Scot Gardiner’s departure from Dundee marks the end of over two eventful and, at times, stormy years as chief executive.
Gardiner, who’d formerly worked for Rangers and Spurs, joined up in 2012 with the Dark Blues still battling for survival in the wake of a second period in administration in less than a decade.
He was appointed by the board to provide experience and a hands on approach to the day-to-day running of a club that was now owned by the fans. For a time, things ran smoothly. Having staved off relegation in 2011, despite a 25- point penalty for going into administration, Dundee finished a creditable second to Ross County in the 2011-12 campaign.
That achievement by manager Barry Smith was to prove vital. When Rangers dropped out of the SPL because of their financial crisis, the Dens men were invited to step up to the top flight.
While that provided an opportunity to re-establish the team at the highest level, with only a few weeks between the news and the start of the season it was an impossible task. By then it was also clear Gardiner’s relationship with a section of the support, some of whom backed the club financially, was strained.
That situation did not improve early last year when, with the team adrift at the bottom of the league, the decision was taken to sack Barry Smith. Tasked with finding a replacement, Gardiner came up with John Brown.
Although a popular player for Dundee during the mid-1980s, “Bomber’s” name was synonymous with Rangers and the struggle by fans there to grab a larger say in the running of their club. That and the fact no other candidates seemed to have been interviewed, caused uproar among fans.
He rode that storm out but there’s no question the chief executive’s reputation had taken another battering. Matters were not helped when a fall-out between the new boss and long-serving Rab Douglas led to the keeper quitting a club where he enjoyed legendary status.
Behind the scenes, Gardiner was involved in more controversy as benefactor Bill Colvin and fellow-directors Steve Martin and Ian Crighton made it clear they felt the way forward was to accept an offer of partnership from American millionaire Tim Keyes that would see control taken away from the supporters.
Ironically, it was what the rank-and-file fans wanted and, although last summer their representatives on the board bowed to those wishes, they felt they’d appointed a chief executive who had sided with the new owners instead of remaining neutral.
If he did, Gardiner and many others would argue he was acting in Dundee’s best interests and promotion back to the Premiership last season would seem to bear that out.
What’s undeniable is that it was another stormy episode during his time as chief executive and left him with more enemies.
That he should depart Dens at a time when, on the surface at least, things seem to be on the up and running more smoothly than for a number of years is also ironic.
The appointment of Brown as manager ultimately did not work out.
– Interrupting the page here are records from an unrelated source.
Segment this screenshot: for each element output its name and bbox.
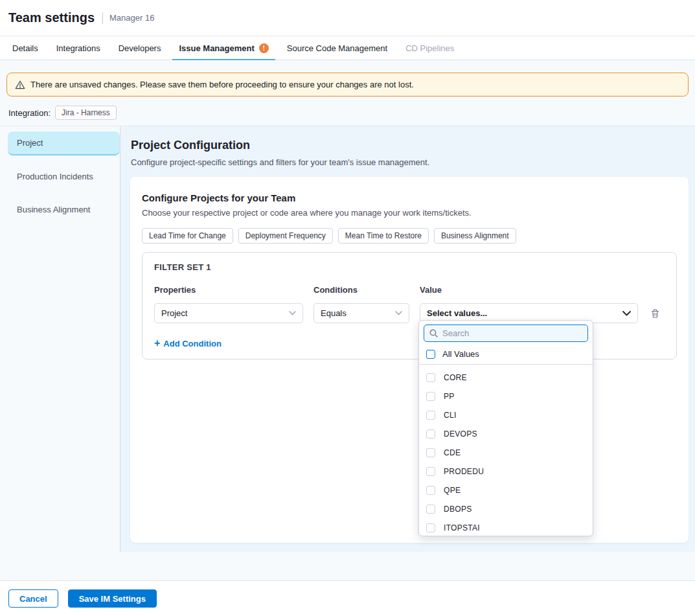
dropdown-search-field[interactable] bbox=[424, 325, 588, 342]
page-title: Team settings bbox=[8, 10, 95, 25]
tab-integrations[interactable]: Integrations bbox=[47, 36, 109, 60]
card-subtitle: Choose your respective project or code a… bbox=[142, 208, 677, 218]
column-header-value: Value bbox=[420, 285, 665, 295]
option-checkbox[interactable] bbox=[426, 448, 435, 457]
dropdown-search-wrap bbox=[419, 321, 593, 346]
option-checkbox[interactable] bbox=[426, 523, 435, 532]
option-cli[interactable]: CLI bbox=[419, 405, 593, 424]
tab-cd-pipelines: CD Pipelines bbox=[396, 36, 463, 60]
option-itopstai[interactable]: ITOPSTAI bbox=[419, 518, 593, 536]
title-divider bbox=[102, 12, 103, 24]
chip-mean-time-to-restore[interactable]: Mean Time to Restore bbox=[338, 228, 429, 244]
tab-source-code-management[interactable]: Source Code Management bbox=[278, 36, 396, 60]
unsaved-changes-banner: There are unsaved changes. Please save t… bbox=[6, 73, 689, 97]
option-dbops[interactable]: DBOPS bbox=[419, 499, 593, 518]
metric-chips: Lead Time for Change Deployment Frequenc… bbox=[142, 228, 677, 244]
card-title: Configure Projects for your Team bbox=[142, 192, 677, 203]
option-prodedu[interactable]: PRODEDU bbox=[419, 462, 593, 481]
tab-bar: Details Integrations Developers Issue Ma… bbox=[0, 36, 695, 60]
search-icon bbox=[429, 329, 438, 337]
settings-sidebar: Project Production Incidents Business Al… bbox=[0, 126, 120, 552]
option-pp[interactable]: PP bbox=[419, 387, 593, 405]
app-header: Team settings Manager 16 bbox=[0, 0, 695, 36]
all-values-label: All Values bbox=[442, 349, 479, 359]
delete-condition-button[interactable] bbox=[650, 308, 660, 319]
sidebar-item-production-incidents[interactable]: Production Incidents bbox=[8, 165, 120, 188]
search-input[interactable] bbox=[442, 328, 582, 338]
tab-details[interactable]: Details bbox=[3, 36, 47, 60]
option-checkbox[interactable] bbox=[426, 429, 435, 439]
sidebar-item-project[interactable]: Project bbox=[8, 131, 120, 155]
option-checkbox[interactable] bbox=[426, 373, 435, 382]
integration-chip[interactable]: Jira - Harness bbox=[55, 106, 117, 120]
page-subtitle: Manager 16 bbox=[109, 13, 154, 23]
sidebar-item-business-alignment[interactable]: Business Alignment bbox=[8, 198, 120, 222]
action-footer: Cancel Save IM Settings bbox=[0, 580, 695, 616]
save-im-settings-button[interactable]: Save IM Settings bbox=[68, 589, 157, 608]
add-condition-label: Add Condition bbox=[163, 339, 222, 348]
page-body: There are unsaved changes. Please save t… bbox=[0, 60, 695, 580]
property-select[interactable]: Project bbox=[154, 303, 303, 323]
filter-set-1: FILTER SET 1 Properties Conditions Value… bbox=[142, 252, 677, 359]
option-checkbox[interactable] bbox=[426, 392, 435, 401]
option-checkbox[interactable] bbox=[426, 486, 435, 495]
integration-label: Integration: bbox=[8, 108, 51, 118]
chevron-down-icon bbox=[622, 311, 631, 316]
tab-issue-management[interactable]: Issue Management ! bbox=[170, 36, 277, 60]
project-option-list: CORE PP CLI DEVOPS CDE PRODEDU QPE DBOPS… bbox=[419, 365, 593, 536]
section-title: Project Configuration bbox=[131, 139, 695, 152]
warning-triangle-icon bbox=[15, 80, 25, 90]
main-panel: Project Configuration Configure project-… bbox=[120, 126, 695, 552]
chevron-down-icon bbox=[395, 311, 402, 315]
condition-select[interactable]: Equals bbox=[313, 303, 409, 323]
condition-select-value: Equals bbox=[321, 308, 347, 318]
value-dropdown-popup: All Values CORE PP CLI DEVOPS CDE PRODED… bbox=[418, 320, 593, 536]
chevron-down-icon bbox=[289, 311, 296, 315]
value-select-placeholder: Select values... bbox=[427, 308, 487, 318]
chip-deployment-frequency[interactable]: Deployment Frequency bbox=[238, 228, 333, 244]
option-checkbox[interactable] bbox=[426, 467, 435, 476]
tab-developers[interactable]: Developers bbox=[109, 36, 170, 60]
chip-business-alignment[interactable]: Business Alignment bbox=[434, 228, 516, 244]
chip-lead-time-for-change[interactable]: Lead Time for Change bbox=[142, 228, 233, 244]
integration-row: Integration: Jira - Harness bbox=[8, 106, 695, 120]
configure-projects-card: Configure Projects for your Team Choose … bbox=[130, 177, 689, 543]
unsaved-alert-badge-icon: ! bbox=[259, 43, 269, 53]
option-checkbox[interactable] bbox=[426, 411, 435, 420]
plus-icon: + bbox=[154, 338, 160, 348]
column-header-conditions: Conditions bbox=[313, 285, 420, 295]
cancel-button[interactable]: Cancel bbox=[8, 589, 58, 608]
select-all-values-row[interactable]: All Values bbox=[419, 346, 593, 364]
content-area: Project Production Incidents Business Al… bbox=[0, 126, 695, 552]
column-header-properties: Properties bbox=[154, 285, 313, 295]
banner-text: There are unsaved changes. Please save t… bbox=[30, 80, 414, 89]
filter-column-headers: Properties Conditions Value bbox=[154, 285, 665, 295]
trash-icon bbox=[650, 308, 660, 319]
option-devops[interactable]: DEVOPS bbox=[419, 424, 593, 443]
option-cde[interactable]: CDE bbox=[419, 443, 593, 462]
option-checkbox[interactable] bbox=[426, 505, 435, 514]
option-core[interactable]: CORE bbox=[419, 368, 593, 387]
filter-set-title: FILTER SET 1 bbox=[154, 262, 665, 272]
option-qpe[interactable]: QPE bbox=[419, 481, 593, 499]
all-values-checkbox[interactable] bbox=[426, 350, 435, 359]
add-condition-button[interactable]: + Add Condition bbox=[154, 338, 222, 348]
section-description: Configure project-specific settings and … bbox=[131, 157, 695, 167]
property-select-value: Project bbox=[161, 308, 187, 318]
But Gardiner did play a big role in bringing Hartley in. With him in charge of the team, a top-flight return has been secured and a string of impressive signings has been made. And, while opinions in Dundee are mixed, his time there might be remembered more fondly elsewhere.
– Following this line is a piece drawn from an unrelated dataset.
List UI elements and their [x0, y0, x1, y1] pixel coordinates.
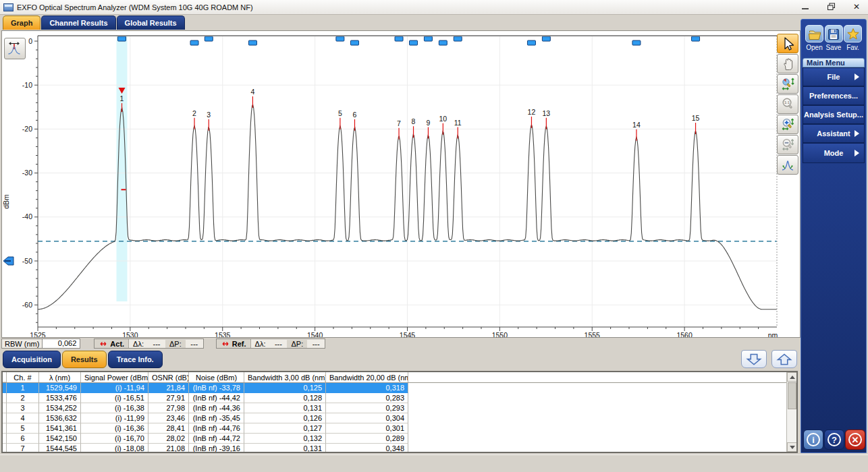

He was a major driving force behind the moves that led to the merger of the SPL and SFL and, when some lower division clubs attempted to sabotage that marriage at the eleventh hour, his swift reaction helped save the day and secure a one-body league set-up.
Even then, he came in for criticism from some Dark Blues that he was spending too much time looking at the bigger picture and not concentrating enough on Dundee Football Club.